Elington Cacella, an explosives specialist from Rio's civil police anti-bomb squad, says he and his colleagues routinely see explosives in Rio, but they are rudimentary and typically target ATMs or are used by drug traffickers when police stage anti-narcotic operations. When the explosives land in residential areas and don’t explode, Mr. Cacella's team surrounds them with sandbags before defusing them.
Cacella says his equipment has improved: updated bomb suits, a robot to remotely take out explosives, and more sophisticated firearms and vehicles. He was part of a team of law enforcement officers sent to Boston to observe Marathon security after the 2013 bombings. One of his biggest takeaways was how regularly citizens and bystanders keep an eye on their own surroundings and immediately report suspicious activity or abandoned belongings.

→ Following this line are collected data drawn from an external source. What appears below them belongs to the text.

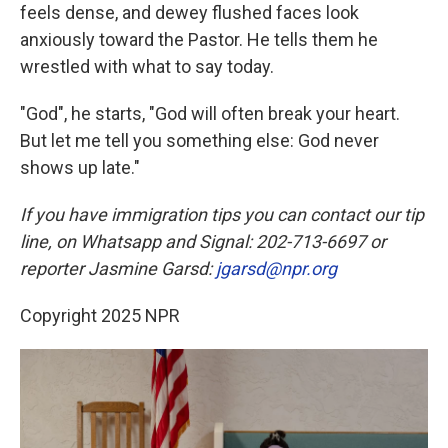
feels dense, and dewey flushed faces look
anxiously toward the Pastor. He tells them he
wrestled with what to say today.
"God", he starts, "God will often break your heart.
But let me tell you something else: God never
shows up late."
If you have immigration tips you can contact our tip
line, on Whatsapp and Signal: 202-713-6697 or
reporter Jasmine Garsd:
jgarsd@npr.org
Copyright 2025 NPR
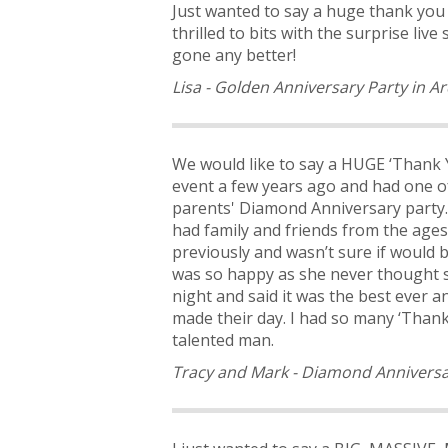
Just wanted to say a huge thank yo
thrilled to bits with the surprise l
gone any better!
Lisa - Golden Anniversary Party in Ar
We would like to say a HUGE ‘Thank Y
event a few years ago and had one of
parents' Diamond Anniversary party. 
had family and friends from the ages 
previously and wasn’t sure if would 
was so happy as she never thought s
night and said it was the best ever 
made their day. I had so many ‘Thank
talented man.
Tracy and Mark - Diamond Anniversa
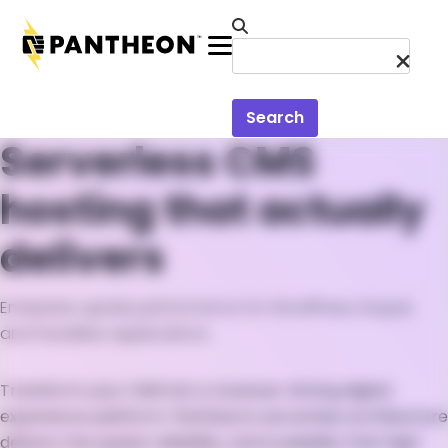
Skip to main content
Menu
Search
Serverless CMS
hosting that actually
delivers
Enterprise-grade performance for WordPress, Drupal,
and headless applications
Transform your CMS into a revenue-driving digital
experience platform. Pantheon's serverless architecture
delivers the speed, reliability, and scalability that high-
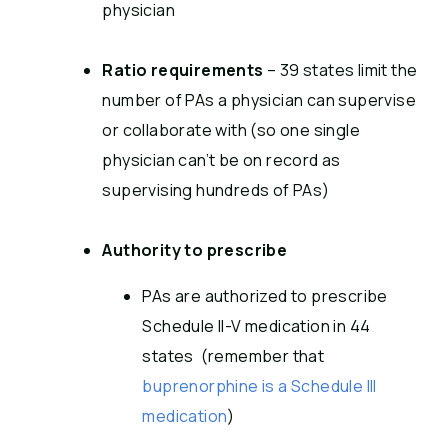
physician
Ratio requirements
– 39 states limit the
number of PAs a physician can supervise
or collaborate with (so one single
physician can’t be on record as
supervising hundreds of PAs)
Authority to prescribe
PAs are authorized to prescribe
Schedule II-V medication in 44
states (remember that
buprenorphine is a Schedule III
medication
)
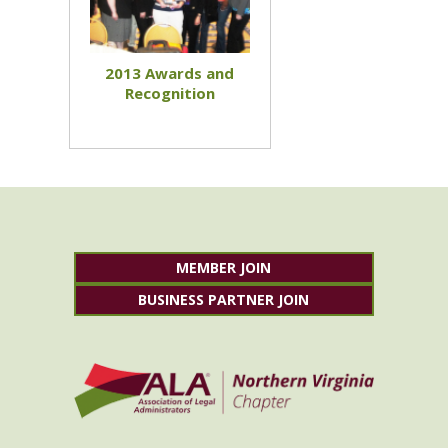
2013 Awards and
Recognition
MEMBER JOIN
BUSINESS PARTNER JOIN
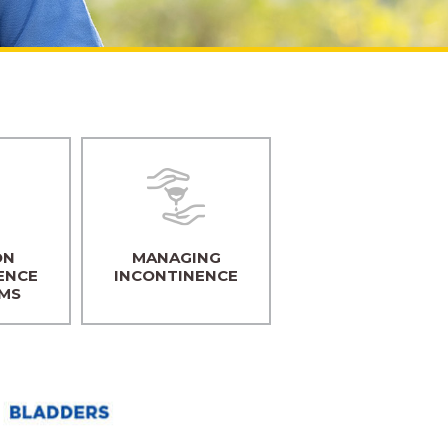
ON
MANAGING
ENCE
INCONTINENCE
MS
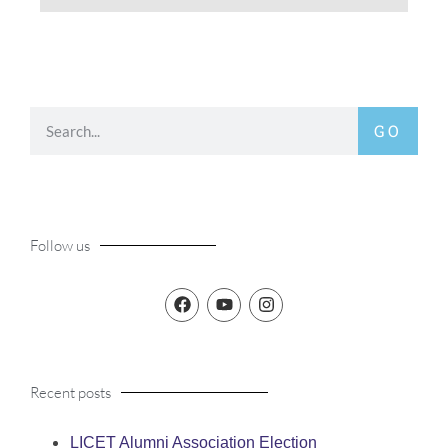
GO
Follow us
Recent posts
LICET Alumni Association Election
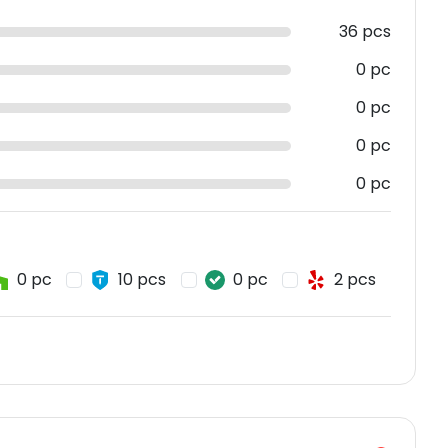
36 pcs
0 pc
0 pc
0 pc
0 pc
0 pc
10 pcs
0 pc
2 pcs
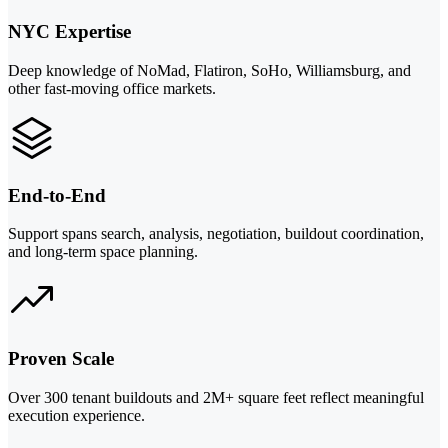
NYC Expertise
Deep knowledge of NoMad, Flatiron, SoHo, Williamsburg, and
other fast-moving office markets.
End-to-End
Support spans search, analysis, negotiation, buildout coordination,
and long-term space planning.
Proven Scale
Over 300 tenant buildouts and 2M+ square feet reflect meaningful
execution experience.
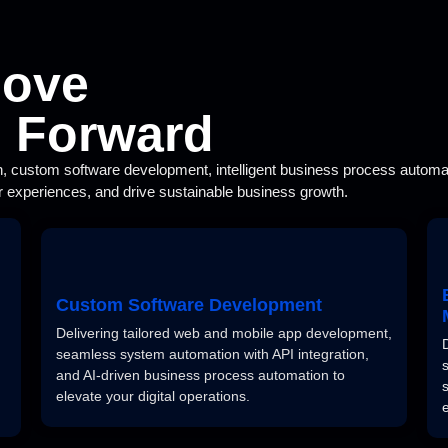
Move
s Forward
n, custom software development, intelligent business process automati
 experiences, and drive sustainable business growth.
Custom Software Development
Delivering tailored web and mobile app development,
seamless system automation with API integration,
and AI-driven business process automation to
elevate your digital operations.
e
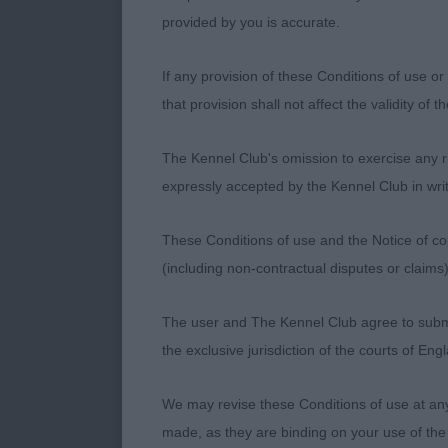
provided by you is accurate.
1st: Carlton.
If any provision of these Conditions of use or 
headpiece, we
that provision shall not affect the validity of 
really pulls y
Complimentary 
The Kennel Club's omission to exercise any rig
mover.
expressly accepted by the Kennel Club in writ
These Conditions of use and the Notice of cop
2nd: Hill & S
(including non-contractual disputes or claim
back. Pleasing
greatest reach
The user and The Kennel Club agree to submit 
and shape is 
the exclusive jurisdiction of the courts of En
good bone an
We may revise these Conditions of use at an
made, as they are binding on your use of the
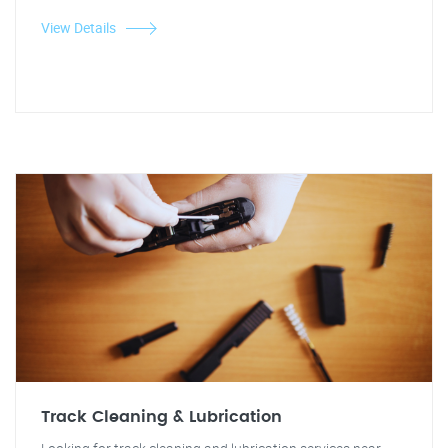
View Details
Track Cleaning & Lubrication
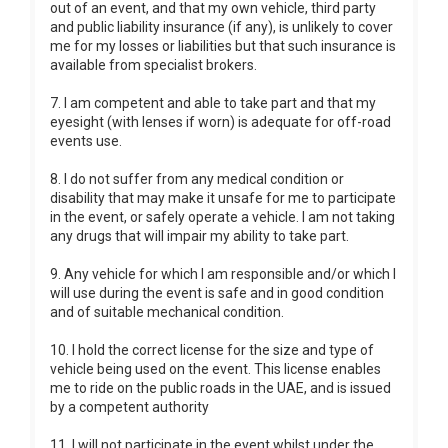
out of an event, and that my own vehicle, third party
and public liability insurance (if any), is unlikely to cover
me for my losses or liabilities but that such insurance is
available from specialist brokers.
7. I am competent and able to take part and that my
eyesight (with lenses if worn) is adequate for off-road
events use.
8. I do not suffer from any medical condition or
disability that may make it unsafe for me to participate
in the event, or safely operate a vehicle. I am not taking
any drugs that will impair my ability to take part.
9. Any vehicle for which I am responsible and/or which I
will use during the event is safe and in good condition
and of suitable mechanical condition.
10. I hold the correct license for the size and type of
vehicle being used on the event. This license enables
me to ride on the public roads in the UAE, and is issued
by a competent authority
11. I will not participate in the event whilst under the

"In Boston I saw an abandoned backpack. The people isolated it and they'd already called a robot. Nobody wanted to know whose it was. It was just: 'Send the robot,'" he says. Such an attitude doesn't jibe with daily realties in Rio, where thieves steal bags and throw them aside after removing any cellphones or money, he says. "Do you know how many bags are left in our bus station each day? 40! Imagine if 40 times a day you had to call the anti-bomb squad."
As he’s been exposed to security professionals from around the world, he speaks with admiration about how Colombia, Israel, Spain, and the US have some of the best security know-how.
And even if his anti-terror training isn’t used during the Olympic Games this summer, Cacella says individual cops like himself will act as multipliers, spreading their newly acquired skills.
“This knowledge accumulates," Cacella says. "It will pass along to other generations."
This story was corrected to reflect that the Brazil Olympics will be the first Games to be held in South America.